To Eli, it felt like it was past time for him to pick up his share of the load.
Would he like being a cowboy again after being away for so many years? Would he miss the adrenaline rush of jumping from an airplane? Would he miss the ocean? The missions? His California friends? He had so many questions and so few answers. Only time would tell.
After dinner, he grabbed a Coke to go for caffeine and a couple of candy bars for sugar and got back on the road. At the rate he was going, he could be home around midnight and wake up in his own bed tomorrow. The idea spurred him to drive on.

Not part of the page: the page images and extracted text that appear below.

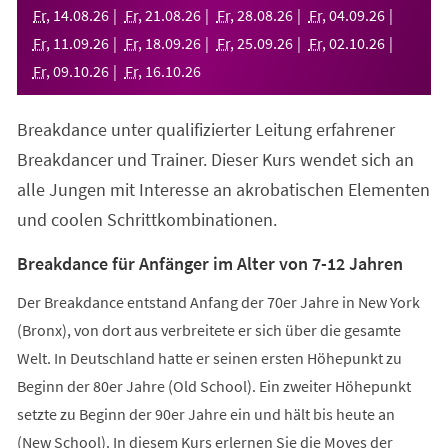
neuen
Fr
,
14
.
08
.
26
Fr
,
21
.
08
.
26
Fr
,
28
.
08
.
26
Fr
,
04
.
09
.
26
Tab)
Fr
,
11
.
09
.
26
Fr
,
18
.
09
.
26
Fr
,
25
.
09
.
26
Fr
,
02
.
10
.
26
Fr
,
09
.
10
.
26
Fr
,
16
.
10
.
26
Breakdance unter qualifizierter Leitung erfahrener
Breakdancer und Trainer. Dieser Kurs wendet sich an
alle Jungen mit Interesse an akrobatischen Elementen
und coolen Schrittkombinationen.
Breakdance für Anfänger im Alter von 7-12 Jahren
Der Breakdance entstand Anfang der 70er Jahre in New York
(Bronx), von dort aus verbreitete er sich über die gesamte
Welt. In Deutschland hatte er seinen ersten Höhepunkt zu
Beginn der 80er Jahre (Old School). Ein zweiter Höhepunkt
setzte zu Beginn der 90er Jahre ein und hält bis heute an
(New School). In diesem Kurs erlernen Sie die Moves der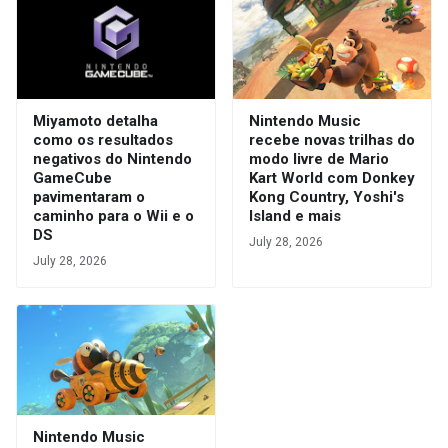
Miyamoto detalha
Nintendo Music
como os resultados
recebe novas trilhas do
negativos do Nintendo
modo livre de Mario
GameCube
Kart World com Donkey
pavimentaram o
Kong Country, Yoshi's
caminho para o Wii e o
Island e mais
DS
July 28, 2026
July 28, 2026
Nintendo Music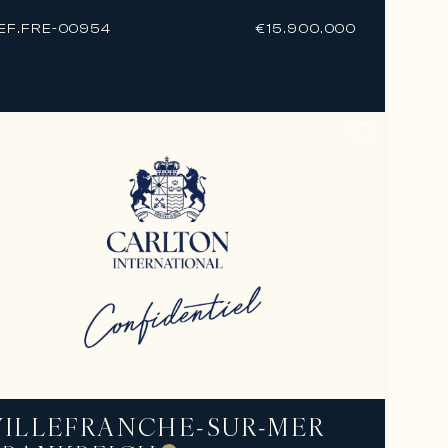
EF.
FRE-00954
€15.900.000
VILLEFRANCHE-SUR-MER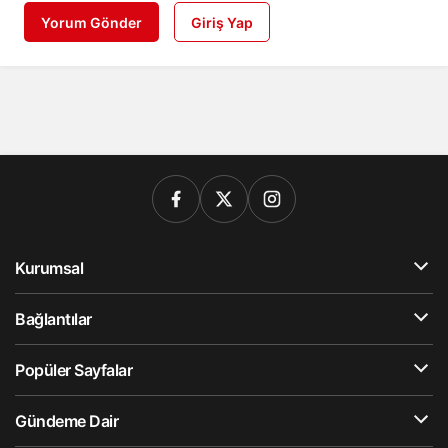
Yorum Gönder
Giriş Yap
Kurumsal
Bağlantılar
Popüler Sayfalar
Gündeme Dair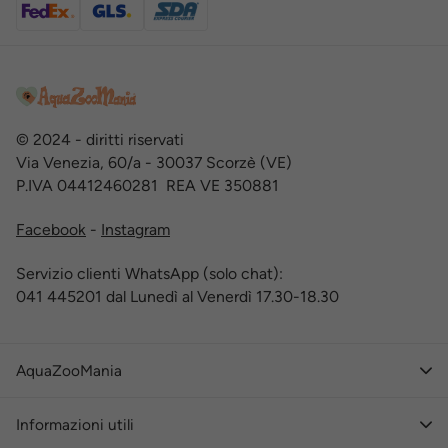
© 2024 - diritti riservati
Via Venezia, 60/a - 30037 Scorzè (VE)
P.IVA 04412460281 REA VE 350881
Facebook
-
Instagram
Servizio clienti WhatsApp (solo chat):
041 445201 dal Lunedì al Venerdì 17.30-18.30
AquaZooMania
Informazioni utili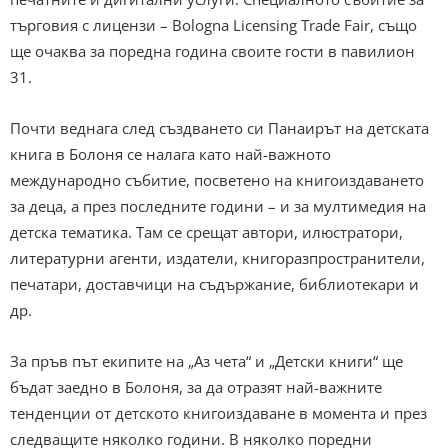
търговия с лицензи – Bologna Licensing Trade Fair, също
ще очаква за поредна година своите гости в павилион
31.
Почти веднага след създването си Панаирът на детската
книга в Болоня се налага като най-важното
международно събитие, посветено на книгоиздаването
за деца, а през последните години – и за мултимедия на
детска тематика. Там се срещат автори, илюстратори,
литературни агенти, издатели, книгоразпространители,
печатари, доставчици на съдържание, библиотекари и
др.
За пръв път екипите на „Аз чета“ и „Детски книги“ ще
бъдат заедно в Болоня, за да отразят най-важните
тенденции от детското книгоиздаване в момента и през
следващите няколко години. В няколко поредни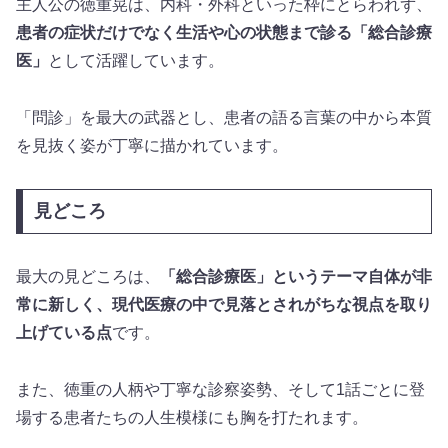
主人公の徳重晃は、内科・外科といった枠にとらわれず、
患者の症状だけでなく生活や心の状態まで診る「総合診療
医」
として活躍しています。
「問診」を最大の武器とし、患者の語る言葉の中から本質
を見抜く姿が丁寧に描かれています。
見どころ
最大の見どころは、
「総合診療医」というテーマ自体が非
常に新しく、現代医療の中で見落とされがちな視点を取り
上げている点
です。
また、徳重の人柄や丁寧な診察姿勢、そして1話ごとに登
場する患者たちの人生模様にも胸を打たれます。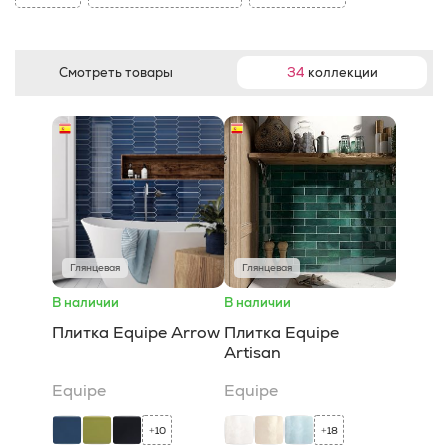
Смотреть товары
34
коллекции
Глянцевая
Глянцевая
В наличии
В наличии
Плитка Equipe Arrow
Плитка Equipe
Artisan
Equipe
Equipe
10
18
+
+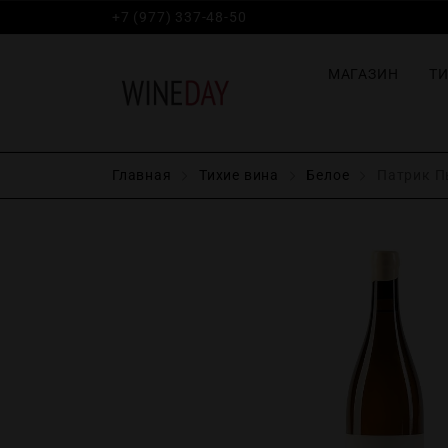
+7 (977) 337-48-50
МАГАЗИН
Т
Главная
Тихие вина
Белое
Патрик Пью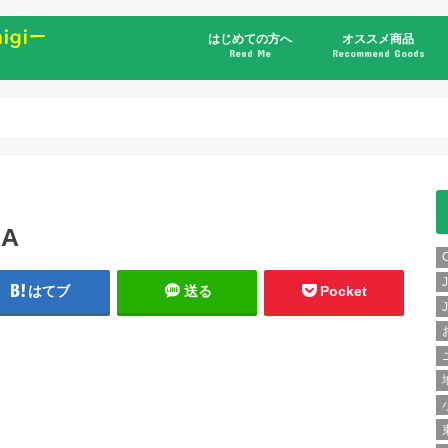
はじめての方へ
オススメ商品
Read Me
Recommend Goods
書籍
RA
はてブ
送る
Pocket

When he reached the west entrance to Yellowstone National Park, he was glad he’d killed some time. Now early evening, there appeared to be more cars leaving than entering. July at Yellowstone was a traffic nightmare. Crazy to think he had to drive through this park to reach home, but straight through from the West entrance to the North entrance was the fastest route. At least at this hour, the traffic should be reasonable.
It was nearing ten-thirty when he rolled through the north exit of Yellowstone and into the city of Gardiner. Thirty minutes later, he turned off the highway and down the drive of Grizzly Bitterroot Ranch. A smile broke over his face, and a sense of peace filled his soul. He was home.
He parked his truck in the drive and slid out. His back cramped as he stretched his arms over his head and twisted from side to side. As he stretched, he studied the area. The lights were off at his parents’ house. In the distance, he could see his brother and sister-in-law’s new house. From where he stood, he couldn’t see any lights there either. Cowboy Russ’s house adjacent to the barn was dark. Ranch work started early, he remembered that, but he’d forgotten how early everyone turned out the lights.
When his parents built the newest, small feed storage barn, his mother had included a small apartment for her sister, if and when she came to visit, which wasn’t often. The small, one-bedroom efficiency apartment was almost never occupied. His parents hadn’t wanted to use it as a vacation rental because of its close proximity to the main house, so his coming home plan had included bunking there until he could get his house built, not that he had any idea of what he wanted to build or where. But there was no hurry.
Because their ranch was so far removed from the main road, the small barn apartment was rarely locked, and he doubted it’d be tonight. If it was, he knew where the key would be hidden. He’d surprise everyone at breakfast.
He stepped into the dark storage barn, stopping long enough to enjoy the aroma of hay, oats, horse liniment, and saddle leather. He smiled. Surprisingly, he had missed those scents.
The door that led into the hallway to the apartment was unlocked. He dropped his duffle bag in the laundry room and tried the apartment door. To his surprise, it was locked. He retrieved the key from the laundry room, unlocked the door and entered. Lights were on, which he found surprising, but maybe someone had left them on by accident. Or perhaps this was Zane’s work. He had hinted to his brother that he could be home sooner than he’d planned. Inside the refrigerator was a six-pack of his favorite beer. Eli pulled one out, popped the top and took a long gulp. Bless his brother.
A woman’s scream startled him and he dropped the beer onto the hardwood flooring. His head jerked toward the door of the bathroom and his mouth dropped open. Wrapped in an undersized towel, her left thigh exposed, and her hair wrapped in another towel stood the last woman who’d ripped out his heart and made him question love and marriage.
What the hell was Addison Treadway doing there?